As design professionals, we believe that the environment matters, places matter, people matter, and stories matter. Stories have the power to change the world, starting with the internal monologue within ourselves. Stories deepen the human experience and offer understanding of places that are, and are not, our own. As influencers of the future and students of the past, we must acknowledge that not all people have equal access to design resources. We must also acknowledge that design has historically been used to disempower and displace communities, especially communities of color. We must use this knowledge in regard to the power of design to create spaces that mindfully speak to everything that we are and all that we want to become.
Our DCMDVA chapter assembled a volunteer team of designers to support and strengthen our local communities through design.
The project began with a simple phone call to the Neighborhood Design Center (NDC) - a Baltimore City and Prince George’s County based Social Impact Design Non-profit that partners with community leaders to envision better parks, public spaces, streetscapes, and more - from Chapter Public Relations Director, Kelley Oklesson, who previously worked at the NDC for 7 years and knew that this non-profit has their finger on the pulse of their local communities. NDC offers pro bono conceptual design assistance to community-initiated projects related to the built environment by assembling teams of volunteer design professionals through their Community Design Works program. NDC matched our group with the Bolton Hill Community Association in Baltimore who were hoping to renovate the Contee-Parago Triangle Park in time for its 50th anniversary in May, 2021.

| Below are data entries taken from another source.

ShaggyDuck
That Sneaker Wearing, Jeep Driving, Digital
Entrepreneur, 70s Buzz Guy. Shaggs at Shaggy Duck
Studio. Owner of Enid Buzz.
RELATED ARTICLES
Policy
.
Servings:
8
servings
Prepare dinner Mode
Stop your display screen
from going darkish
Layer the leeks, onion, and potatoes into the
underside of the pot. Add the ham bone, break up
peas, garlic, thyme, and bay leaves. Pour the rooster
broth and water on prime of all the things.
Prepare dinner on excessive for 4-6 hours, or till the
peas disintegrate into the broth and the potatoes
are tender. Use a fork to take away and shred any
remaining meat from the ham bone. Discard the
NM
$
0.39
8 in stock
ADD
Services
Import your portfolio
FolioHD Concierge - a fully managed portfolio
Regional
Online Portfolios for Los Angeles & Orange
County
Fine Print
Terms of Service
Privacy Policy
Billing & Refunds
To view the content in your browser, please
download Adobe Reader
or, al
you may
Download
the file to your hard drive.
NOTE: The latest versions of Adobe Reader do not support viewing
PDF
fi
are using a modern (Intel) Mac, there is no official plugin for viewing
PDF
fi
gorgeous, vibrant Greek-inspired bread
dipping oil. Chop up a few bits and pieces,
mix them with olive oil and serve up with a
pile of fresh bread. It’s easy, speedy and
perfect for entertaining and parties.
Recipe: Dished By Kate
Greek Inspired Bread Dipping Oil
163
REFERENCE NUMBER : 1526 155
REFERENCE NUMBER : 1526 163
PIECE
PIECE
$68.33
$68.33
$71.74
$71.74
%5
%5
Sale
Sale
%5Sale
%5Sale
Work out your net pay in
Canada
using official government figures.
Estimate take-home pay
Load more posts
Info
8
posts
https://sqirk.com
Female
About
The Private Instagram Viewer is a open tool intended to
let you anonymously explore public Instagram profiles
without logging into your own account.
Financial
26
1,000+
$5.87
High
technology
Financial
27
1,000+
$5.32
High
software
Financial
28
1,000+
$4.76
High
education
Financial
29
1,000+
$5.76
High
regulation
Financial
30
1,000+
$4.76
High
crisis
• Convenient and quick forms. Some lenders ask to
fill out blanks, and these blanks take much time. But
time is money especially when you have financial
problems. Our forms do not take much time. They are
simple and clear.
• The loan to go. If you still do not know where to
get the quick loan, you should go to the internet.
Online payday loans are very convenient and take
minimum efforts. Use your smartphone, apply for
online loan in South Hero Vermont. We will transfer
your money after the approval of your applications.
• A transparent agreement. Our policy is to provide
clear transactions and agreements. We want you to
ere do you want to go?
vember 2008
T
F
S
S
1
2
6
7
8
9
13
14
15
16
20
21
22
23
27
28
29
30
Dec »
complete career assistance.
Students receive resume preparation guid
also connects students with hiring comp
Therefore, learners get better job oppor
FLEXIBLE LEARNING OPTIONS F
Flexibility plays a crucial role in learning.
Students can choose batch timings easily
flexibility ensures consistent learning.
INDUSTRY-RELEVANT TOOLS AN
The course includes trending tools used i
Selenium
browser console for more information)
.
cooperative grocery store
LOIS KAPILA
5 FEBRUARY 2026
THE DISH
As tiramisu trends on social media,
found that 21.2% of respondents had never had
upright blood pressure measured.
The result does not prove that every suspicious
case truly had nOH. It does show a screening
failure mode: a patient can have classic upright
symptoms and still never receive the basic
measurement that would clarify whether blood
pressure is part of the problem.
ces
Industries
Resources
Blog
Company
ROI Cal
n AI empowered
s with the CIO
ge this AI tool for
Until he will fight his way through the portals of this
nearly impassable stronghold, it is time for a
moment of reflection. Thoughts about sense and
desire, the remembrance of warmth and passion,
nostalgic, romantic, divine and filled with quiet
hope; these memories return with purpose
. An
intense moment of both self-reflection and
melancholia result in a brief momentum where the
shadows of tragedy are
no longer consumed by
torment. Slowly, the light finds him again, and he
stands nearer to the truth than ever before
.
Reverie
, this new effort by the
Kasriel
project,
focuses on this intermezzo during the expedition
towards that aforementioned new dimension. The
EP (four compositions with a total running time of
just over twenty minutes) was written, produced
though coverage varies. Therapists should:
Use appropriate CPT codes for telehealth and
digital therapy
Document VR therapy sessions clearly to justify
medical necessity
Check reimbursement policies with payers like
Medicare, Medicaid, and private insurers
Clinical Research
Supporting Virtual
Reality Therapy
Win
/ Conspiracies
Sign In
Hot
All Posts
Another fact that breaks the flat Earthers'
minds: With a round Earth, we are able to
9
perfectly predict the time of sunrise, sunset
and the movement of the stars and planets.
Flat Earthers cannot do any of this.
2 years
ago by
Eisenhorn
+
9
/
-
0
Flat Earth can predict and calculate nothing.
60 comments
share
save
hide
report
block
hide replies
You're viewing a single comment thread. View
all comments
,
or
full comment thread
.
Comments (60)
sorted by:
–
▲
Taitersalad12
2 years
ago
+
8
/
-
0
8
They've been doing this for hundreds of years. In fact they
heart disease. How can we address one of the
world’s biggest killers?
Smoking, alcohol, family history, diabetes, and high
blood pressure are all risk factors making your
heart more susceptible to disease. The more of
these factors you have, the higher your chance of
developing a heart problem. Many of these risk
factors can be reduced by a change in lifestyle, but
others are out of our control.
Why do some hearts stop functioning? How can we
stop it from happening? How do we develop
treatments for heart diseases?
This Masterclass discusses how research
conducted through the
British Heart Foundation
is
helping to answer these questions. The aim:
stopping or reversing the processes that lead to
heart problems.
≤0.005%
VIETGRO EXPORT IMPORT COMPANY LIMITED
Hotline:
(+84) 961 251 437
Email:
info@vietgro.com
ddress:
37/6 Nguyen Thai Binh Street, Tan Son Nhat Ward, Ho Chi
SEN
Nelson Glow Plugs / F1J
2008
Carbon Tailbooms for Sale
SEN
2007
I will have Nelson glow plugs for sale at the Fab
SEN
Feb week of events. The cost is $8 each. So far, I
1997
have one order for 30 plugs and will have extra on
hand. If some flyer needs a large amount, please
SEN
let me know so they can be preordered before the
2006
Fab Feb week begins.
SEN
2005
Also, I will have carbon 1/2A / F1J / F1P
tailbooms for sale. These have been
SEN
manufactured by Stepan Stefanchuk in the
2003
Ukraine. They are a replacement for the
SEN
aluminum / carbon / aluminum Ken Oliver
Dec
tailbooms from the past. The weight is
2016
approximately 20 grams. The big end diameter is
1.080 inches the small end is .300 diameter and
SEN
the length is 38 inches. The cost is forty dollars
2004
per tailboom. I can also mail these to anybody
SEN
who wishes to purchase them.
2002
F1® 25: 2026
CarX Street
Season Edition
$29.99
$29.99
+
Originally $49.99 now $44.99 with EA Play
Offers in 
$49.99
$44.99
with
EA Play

The Contee-Parago Triangle Park is an entry point to the Bolton Hill neighborhood, a designated historic district, located at the corner of Dolphin and Bolton streets. The site had been cleared during urban renewal in the 1960s. A group of Bolton Hill neighbors organized to build a park on the site in the wake of tense years immediately following the 1968 riots and decided to name it after Edward William Parago, Sr. (1898-1983), and William Gailes Contee (1891-1987).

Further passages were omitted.